Environment Variables

GEMINI_API_KEY=...

Available Models

llm_models=["gemini-2.0-flash"]
llm_models=["gemini-2.5-pro-preview-05-06"]
llm_models=["gemini-2.5-flash-preview-04-17"]

Claude CLI

Uses the Claude Code CLI (claude -p) as a subprocess. No API key needed if Claude CLI is already authenticated.

llm_models=["claude-cli/opus"]
llm_models=["claude-cli/sonnet"]
llm_models=["claude-cli/haiku"]

This is primarily used for the fast-path agent mode, where the LLM gets full file system autonomy.

Reasoning Models

Some models support extended thinking / chain-of-thought reasoning. CUCo automatically enables this for known reasoning models:

Provider Reasoning Models
Anthropic claude-3-7-sonnet-*, claude-sonnet-4-*, claude-opus-4-*
OpenAI o3-mini, o4-mini
DeepSeek deepseek-reasoner
Gemini gemini-2.5-pro-*, gemini-2.5-flash-*

For reasoning models, CUCo:

  • Sets temperature to 1.0 (required by most reasoning APIs)
  • Adds thinking/budget parameters (e.g., thinking.budget_tokens for Anthropic)
  • Passes reasoning_effort if configured in llm_kwargs

Embedding Models

Used for novelty filtering and similarity-based retrieval.

Provider Model Variable
OpenAI text-embedding-3-small, text-embedding-3-large OPENAI_API_KEY
Azure azure-text-embedding-3-small AZURE_OPENAI_API_KEY
Gemini gemini-embedding-001 GEMINI_API_KEY
Bedrock bedrock-amazon.titan-embed-text-v1 AWS_ACCESS_KEY_ID

Configure via:

evo_config = EvolutionConfig(
    embedding_model="bedrock-amazon.titan-embed-text-v1",
    ...
)

Dynamic Model Selection

CUCo can automatically select between multiple models using a bandit algorithm:

evo_config = EvolutionConfig(
    llm_models=[
        "bedrock/us.anthropic.claude-opus-4-6-v1",
        "bedrock/us.anthropic.claude-sonnet-4-6",
    ],
    llm_dynamic_selection="ucb",  # Asymmetric Upper Confidence Bound
    ...
)

The UCB bandit tracks which models produce higher-scoring candidates and allocates more queries to better-performing models over time.

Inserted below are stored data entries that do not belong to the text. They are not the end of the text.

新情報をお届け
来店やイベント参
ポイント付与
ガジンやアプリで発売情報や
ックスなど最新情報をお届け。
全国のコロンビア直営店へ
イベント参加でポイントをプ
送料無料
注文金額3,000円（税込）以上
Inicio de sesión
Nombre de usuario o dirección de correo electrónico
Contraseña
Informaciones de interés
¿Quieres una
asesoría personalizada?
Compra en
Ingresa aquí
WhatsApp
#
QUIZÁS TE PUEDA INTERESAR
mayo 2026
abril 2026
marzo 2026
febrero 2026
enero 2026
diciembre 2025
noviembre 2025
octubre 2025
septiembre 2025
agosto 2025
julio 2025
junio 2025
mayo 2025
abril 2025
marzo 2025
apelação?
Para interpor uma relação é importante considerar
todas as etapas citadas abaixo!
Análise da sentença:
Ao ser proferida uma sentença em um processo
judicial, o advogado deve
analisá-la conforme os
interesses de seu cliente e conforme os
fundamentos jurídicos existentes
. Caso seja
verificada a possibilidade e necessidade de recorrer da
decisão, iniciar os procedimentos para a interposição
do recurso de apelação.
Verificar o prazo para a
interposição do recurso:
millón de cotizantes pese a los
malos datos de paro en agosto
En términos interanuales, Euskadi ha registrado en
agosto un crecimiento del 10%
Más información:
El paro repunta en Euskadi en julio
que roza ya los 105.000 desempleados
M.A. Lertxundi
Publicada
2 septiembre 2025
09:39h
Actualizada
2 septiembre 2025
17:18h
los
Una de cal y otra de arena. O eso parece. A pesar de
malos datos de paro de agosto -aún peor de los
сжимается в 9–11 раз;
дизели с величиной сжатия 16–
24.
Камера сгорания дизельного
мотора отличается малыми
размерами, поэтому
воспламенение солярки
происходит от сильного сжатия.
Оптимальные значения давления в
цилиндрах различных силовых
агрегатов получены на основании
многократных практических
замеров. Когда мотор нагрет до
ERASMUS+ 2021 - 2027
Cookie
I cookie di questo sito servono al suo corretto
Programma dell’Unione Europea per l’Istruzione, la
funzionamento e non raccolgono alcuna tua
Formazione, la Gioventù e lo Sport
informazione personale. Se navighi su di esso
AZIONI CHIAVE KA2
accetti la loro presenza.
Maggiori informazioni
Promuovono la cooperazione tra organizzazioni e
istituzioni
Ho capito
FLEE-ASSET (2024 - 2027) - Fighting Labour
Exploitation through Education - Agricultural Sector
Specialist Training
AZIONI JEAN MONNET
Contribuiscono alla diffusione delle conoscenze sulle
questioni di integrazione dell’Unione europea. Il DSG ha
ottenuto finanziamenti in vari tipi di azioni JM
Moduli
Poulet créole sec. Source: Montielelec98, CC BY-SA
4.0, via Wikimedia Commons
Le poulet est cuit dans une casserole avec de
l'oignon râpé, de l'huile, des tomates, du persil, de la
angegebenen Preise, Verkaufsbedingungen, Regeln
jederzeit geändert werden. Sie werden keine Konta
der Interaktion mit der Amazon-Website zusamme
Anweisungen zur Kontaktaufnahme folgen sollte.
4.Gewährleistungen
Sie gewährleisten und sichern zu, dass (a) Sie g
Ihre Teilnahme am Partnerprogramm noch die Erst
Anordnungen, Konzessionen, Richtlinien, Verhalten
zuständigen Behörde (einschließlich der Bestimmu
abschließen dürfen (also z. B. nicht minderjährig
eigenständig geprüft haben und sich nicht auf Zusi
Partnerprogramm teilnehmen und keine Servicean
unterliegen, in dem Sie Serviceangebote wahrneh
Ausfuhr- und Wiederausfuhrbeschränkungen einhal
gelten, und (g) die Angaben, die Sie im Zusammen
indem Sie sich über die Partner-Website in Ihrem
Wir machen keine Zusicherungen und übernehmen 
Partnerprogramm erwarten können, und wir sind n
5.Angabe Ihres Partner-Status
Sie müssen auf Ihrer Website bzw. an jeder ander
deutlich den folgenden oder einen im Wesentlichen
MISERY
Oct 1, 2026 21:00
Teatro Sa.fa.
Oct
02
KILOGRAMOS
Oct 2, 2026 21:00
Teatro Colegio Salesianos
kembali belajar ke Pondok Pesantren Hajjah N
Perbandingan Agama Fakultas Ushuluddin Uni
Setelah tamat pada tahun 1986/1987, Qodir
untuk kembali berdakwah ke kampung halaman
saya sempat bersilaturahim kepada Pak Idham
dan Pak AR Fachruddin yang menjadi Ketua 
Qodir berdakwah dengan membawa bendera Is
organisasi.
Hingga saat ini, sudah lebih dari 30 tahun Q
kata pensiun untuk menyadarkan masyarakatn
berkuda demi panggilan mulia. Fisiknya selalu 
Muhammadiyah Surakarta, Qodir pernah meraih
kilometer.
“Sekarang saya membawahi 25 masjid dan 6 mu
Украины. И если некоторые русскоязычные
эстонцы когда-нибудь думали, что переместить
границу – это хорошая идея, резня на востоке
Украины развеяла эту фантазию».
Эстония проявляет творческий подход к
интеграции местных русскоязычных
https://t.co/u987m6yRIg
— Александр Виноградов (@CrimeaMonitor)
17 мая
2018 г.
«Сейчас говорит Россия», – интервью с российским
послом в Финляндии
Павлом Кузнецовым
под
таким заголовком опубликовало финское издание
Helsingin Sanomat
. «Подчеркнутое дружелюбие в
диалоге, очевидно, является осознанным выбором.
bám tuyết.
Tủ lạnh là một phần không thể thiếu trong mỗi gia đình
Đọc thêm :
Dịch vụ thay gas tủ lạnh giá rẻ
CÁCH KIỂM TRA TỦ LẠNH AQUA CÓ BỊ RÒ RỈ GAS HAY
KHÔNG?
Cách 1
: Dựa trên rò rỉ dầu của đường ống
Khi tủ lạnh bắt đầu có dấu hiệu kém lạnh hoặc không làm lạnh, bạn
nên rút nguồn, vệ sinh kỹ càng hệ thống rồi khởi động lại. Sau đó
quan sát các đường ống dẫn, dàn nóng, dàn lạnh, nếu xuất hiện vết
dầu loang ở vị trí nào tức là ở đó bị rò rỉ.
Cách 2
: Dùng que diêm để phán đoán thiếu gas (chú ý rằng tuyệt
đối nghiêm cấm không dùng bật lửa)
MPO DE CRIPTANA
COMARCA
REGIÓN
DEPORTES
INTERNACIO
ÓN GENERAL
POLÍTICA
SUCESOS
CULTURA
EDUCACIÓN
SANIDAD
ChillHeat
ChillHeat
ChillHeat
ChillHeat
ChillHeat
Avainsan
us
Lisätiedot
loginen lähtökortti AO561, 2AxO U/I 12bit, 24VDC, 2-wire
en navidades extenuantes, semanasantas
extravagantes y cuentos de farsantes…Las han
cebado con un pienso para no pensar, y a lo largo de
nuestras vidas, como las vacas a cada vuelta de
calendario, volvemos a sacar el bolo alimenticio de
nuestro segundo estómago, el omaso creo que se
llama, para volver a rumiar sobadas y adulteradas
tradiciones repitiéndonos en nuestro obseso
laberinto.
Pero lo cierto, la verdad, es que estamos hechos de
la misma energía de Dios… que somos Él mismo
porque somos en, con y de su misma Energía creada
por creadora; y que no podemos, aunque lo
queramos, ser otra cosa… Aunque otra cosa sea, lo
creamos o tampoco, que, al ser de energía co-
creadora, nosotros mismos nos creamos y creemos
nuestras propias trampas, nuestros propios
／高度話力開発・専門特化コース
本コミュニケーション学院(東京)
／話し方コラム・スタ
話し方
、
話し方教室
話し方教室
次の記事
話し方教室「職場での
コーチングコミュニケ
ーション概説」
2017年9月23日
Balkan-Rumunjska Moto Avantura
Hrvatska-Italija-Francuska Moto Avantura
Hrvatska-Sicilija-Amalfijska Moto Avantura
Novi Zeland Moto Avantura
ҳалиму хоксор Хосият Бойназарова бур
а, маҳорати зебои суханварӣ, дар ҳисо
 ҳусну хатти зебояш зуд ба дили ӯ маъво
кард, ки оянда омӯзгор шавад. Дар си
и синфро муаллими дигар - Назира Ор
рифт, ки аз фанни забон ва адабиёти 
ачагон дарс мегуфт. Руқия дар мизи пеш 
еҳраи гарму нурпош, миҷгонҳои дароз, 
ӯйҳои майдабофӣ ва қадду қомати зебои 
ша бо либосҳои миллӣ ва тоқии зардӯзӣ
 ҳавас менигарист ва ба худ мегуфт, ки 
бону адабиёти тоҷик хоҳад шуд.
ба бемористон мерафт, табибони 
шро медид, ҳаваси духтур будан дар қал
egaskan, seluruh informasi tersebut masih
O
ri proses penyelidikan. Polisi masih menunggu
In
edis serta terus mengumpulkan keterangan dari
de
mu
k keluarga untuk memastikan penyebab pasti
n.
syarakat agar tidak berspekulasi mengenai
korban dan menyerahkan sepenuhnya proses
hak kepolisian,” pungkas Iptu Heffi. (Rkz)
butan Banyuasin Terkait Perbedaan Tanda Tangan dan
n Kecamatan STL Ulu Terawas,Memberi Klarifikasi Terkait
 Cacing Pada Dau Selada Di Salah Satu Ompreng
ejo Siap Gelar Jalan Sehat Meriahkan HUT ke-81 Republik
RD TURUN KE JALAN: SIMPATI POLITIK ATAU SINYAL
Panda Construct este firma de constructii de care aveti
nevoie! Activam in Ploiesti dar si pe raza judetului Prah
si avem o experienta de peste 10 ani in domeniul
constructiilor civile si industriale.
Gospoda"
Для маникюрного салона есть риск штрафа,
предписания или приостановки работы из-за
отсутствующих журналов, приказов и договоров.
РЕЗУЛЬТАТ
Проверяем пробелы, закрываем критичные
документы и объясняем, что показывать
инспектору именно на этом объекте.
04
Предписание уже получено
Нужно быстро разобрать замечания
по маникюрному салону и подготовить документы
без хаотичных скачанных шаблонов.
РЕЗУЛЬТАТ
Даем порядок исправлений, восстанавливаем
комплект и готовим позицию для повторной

Alternatively, use None (default) for round-robin selection across models.

Cost Tracking

CUCo tracks API costs for all LLM calls. Each QueryResult includes input_cost and output_cost based on the pricing tables in cuco/llm/models/pricing.py. Cumulative costs are logged during evolution.

To add a new model, add its pricing entry to the appropriate dictionary in pricing.py:

BEDROCK_MODELS = {
    "bedrock/your-new-model-id": {
        "input_price": X / M,
        "output_price": Y / M,
    },
    ...
}

Choosing a Model

Recommendations for CUCo workloads:

Role Recommended Reasoning
Mutation (slow-path) Opus 4.6 or Sonnet 4.6 Complex code reasoning, large context
Meta-summarization Opus 4.6 Cross-generation pattern analysis
Fast-path rewrite Sonnet 4.6 Good balance of quality and cost
Fast-path judge Same as rewriter Simpler task, lower token count
Evaluation feedback Sonnet 4.6 Quick factual analysis
Embeddings Titan or text-embedding-3-small Cheap, fast

For budget-conscious runs, Sonnet 4.6 works well for all roles. For maximum quality, use Opus 4.6 for mutation and meta-summarization.